The singular mark of patience is not endurance or fortitude but hope. To be impatient…is to live without hope. Patience is grounded in the Resurrection. It is life oriented toward a future that is God’s doing, and its sign is longing, not so much to be released from the ills of the present, but in anticipated of the good to come.

Even now as we wait, God is bringing the kingdom that will one day be fully known. We can be as patient as a fallow field because we know there are gifts promised by a Giver who can be trusted. –Tish Harrison Warren, Liturgy of the Ordinary, p. 111

God can be trusted. Even at a Level 5 maximum security prison. Even with what is going on in your life.

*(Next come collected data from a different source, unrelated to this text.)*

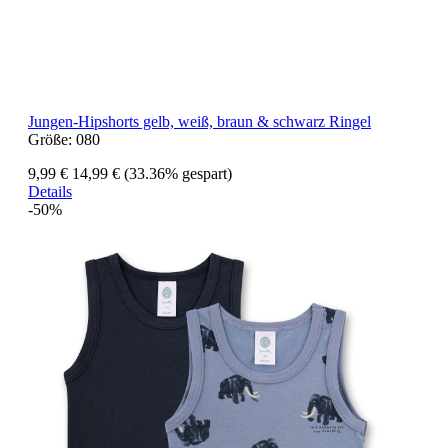
Jungen-Hipshorts gelb, weiß, braun & schwarz Ringel
Größe:
080
9,99 €
14,99 €
(33.36% gespart)
Details
-50%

Note: Tertullian agrees with me. Or I agree with the early church father. To be impatient is to live without hope. Patience is one of the vulnerable fruits of the Spirit. In reality we want something to be over with so we are impatient while in the tension of being stuck. But it is in the vulnerability of patience that we do have hope that God has this. Because we have come to know we can trust God.

A brave life needs a bit of vulnerability. The two go together. A brave life trusts God to do what he says and vulnerably believes that. Even when it is not on your time table. Having patience is not stupid. It is not you being stupid and giving God the easy answer out on why he is so silent or so distant or so slow.

Trust God that even in your stuckness, things are happening. The fallow ground is alive with things happening.